Global Head of Sustainability and Corporate & Investment Banking — Javier Rodríguez Soler

https://www.bbva.com/

World’s Best Consumer Bank: Standard Chartered

Investing in high-growth banking sectors like consumer banking and taking a digital-first approach has paid off handsomely for Standard Chartered, the year’s winner of the World’s Best Consumer Bank award.

The bank’s Consumer, Private & Business Banking unit contributed $2.49 billion in pre-tax underlying profit while increasing its mass retail client base to 9.5 million clients, a million more than the previous year. At the same time, retail product income increased by 26%, and deposit income grew by 74%.

The bank’s digital strategy enables it to provide more personalized, relevant, real-time product offerings and sharpens its onboarding and engagement capabilities. As a result, the percentage of digital sales grew to 56%, up 8% from the previous year.

The bank continues working internally to grow its mass retailbusiness by scaling sustainability through partnerships, digital client engagements and automation. Standard Chartered has eight such mass retail partnerships in production across China, Indonesia and Singapore that serve more than 2.6 million clients.
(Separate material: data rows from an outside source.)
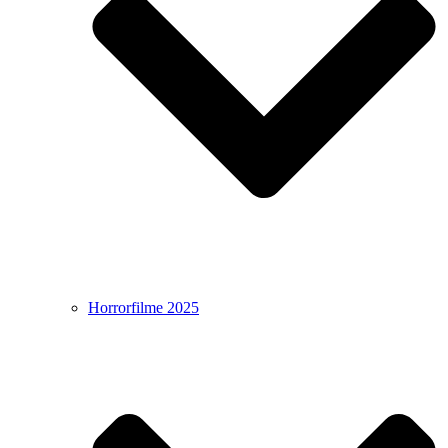
Horrorfilme 2025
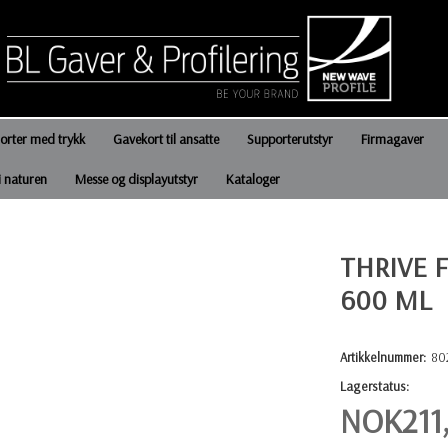
jorter med trykk
Gavekort til ansatte
Supporterutstyr
Firmagaver
i naturen
Messe og displayutstyr
Kataloger
THRIVE 
600 ML
Artikkelnummer:
80
Lagerstatus:
NOK
211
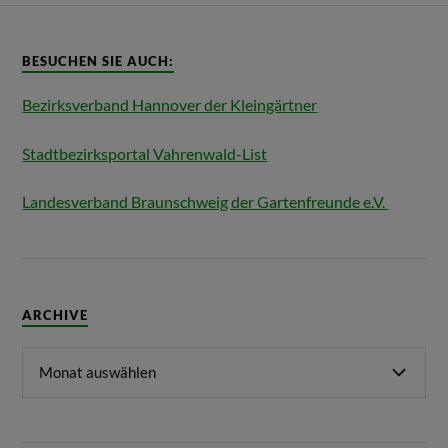
BESUCHEN SIE AUCH:
Bezirksverband Hannover der Kleingärtner
Stadtbezirksportal Vahrenwald-List
Landesverband Braunschweig der Gartenfreunde e.V.
ARCHIVE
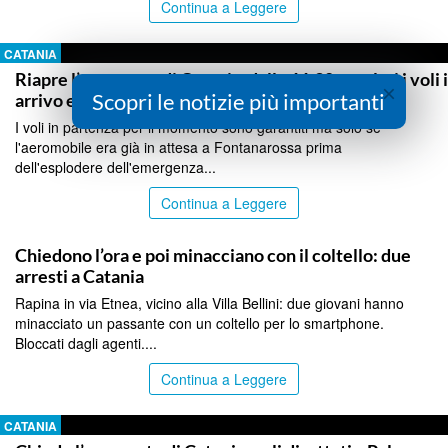
Continua a Leggere
CATANIA
Riapre l’aeroporto di Catania, dalle 11,30 regolari i voli 
×
Scopri le notizie più importanti
arrivo e in partenza
I voli in partenza per il momento sono garantiti ma solo se
l'aeromobile era già in attesa a Fontanarossa prima
dell'esplodere dell'emergenza...
Continua a Leggere
CATANIA
Chiedono l’ora e poi minacciano con il coltello: due
arresti a Catania
Rapina in via Etnea, vicino alla Villa Bellini: due giovani hanno
minacciato un passante con un coltello per lo smartphone.
Bloccati dagli agenti....
Continua a Leggere
CATANIA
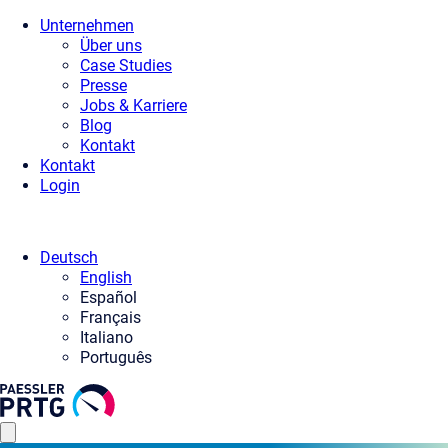
Unternehmen
Über uns
Case Studies
Presse
Jobs & Karriere
Blog
Kontakt
Kontakt
Login
Deutsch
English
Español
Français
Italiano
Português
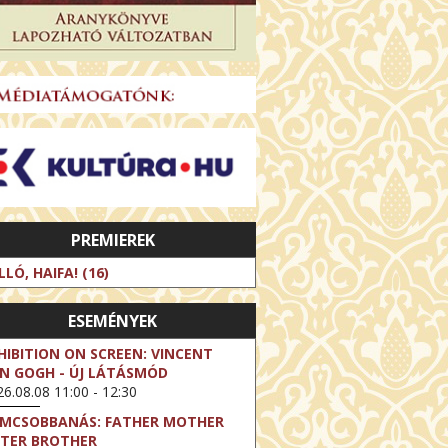
PREMIEREK
LLÓ, HAIFA! (16)
ESEMÉNYEK
HIBITION ON SCREEN: VINCENT
N GOGH - ÚJ LÁTÁSMÓD
6.08.08 11:00 - 12:30
LMCSOBBANÁS: FATHER MOTHER
STER BROTHER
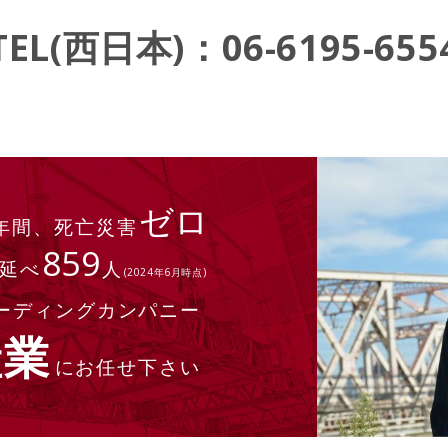
TEL(西日本)：06-6195-655
ゼロ
年間、死亡災害
859
 延べ
人
(2024年6月時点)
ーディングカンパニー
産業
にお任せ下さい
One such partnership is with Singapore’s all-digital Trust Bank, backed by Standard Chartered and grocery retailer FairPrice Group. Since its founding in September 2022, Trust Bank has grown to become the fourth-largest retail bank in the city-state, with a 12% market share, 700,000 clients, and $1.4 billion in deposits.   —RD

CEO, Wealth and Retail Banking — Judy Hsu

https://www.sc.com

World’s Best Emerging Markets Bank: QNB

Qatar National Bank (QNB) won the World’s Best Emerging Markets Bank award for its growth, digitalization efforts and expansion in emerging markets. In 2023, the bank grew its net profit by 8% to 15.5 billion Qatari riyals ($4.25 billion) while increasing its deposits by 2% to 857 billion riyals and loans by 853 billion riyals.

The bank, which operates in 28 countries on three continents, has taken a cross-pollination approach to digitalization by leveraging intellectual property and technology developed throughout its organization. A prime example is QNB’s digital bank, Enpara. Founded in Turkey in 2012 and recently gaining approval to become a deposit bank, it caters to small and midsize enterprises (SMEs) and retail clients. The experience in delivering products such as deposits, accounts, cards, facilities, transfers and payments helped develop and launch QNB Bebasata digital bank in Egypt, a subsidiary of QNB Alahli, in March 2023. Since going live, the new digital bank ended the year with 20,000 clients.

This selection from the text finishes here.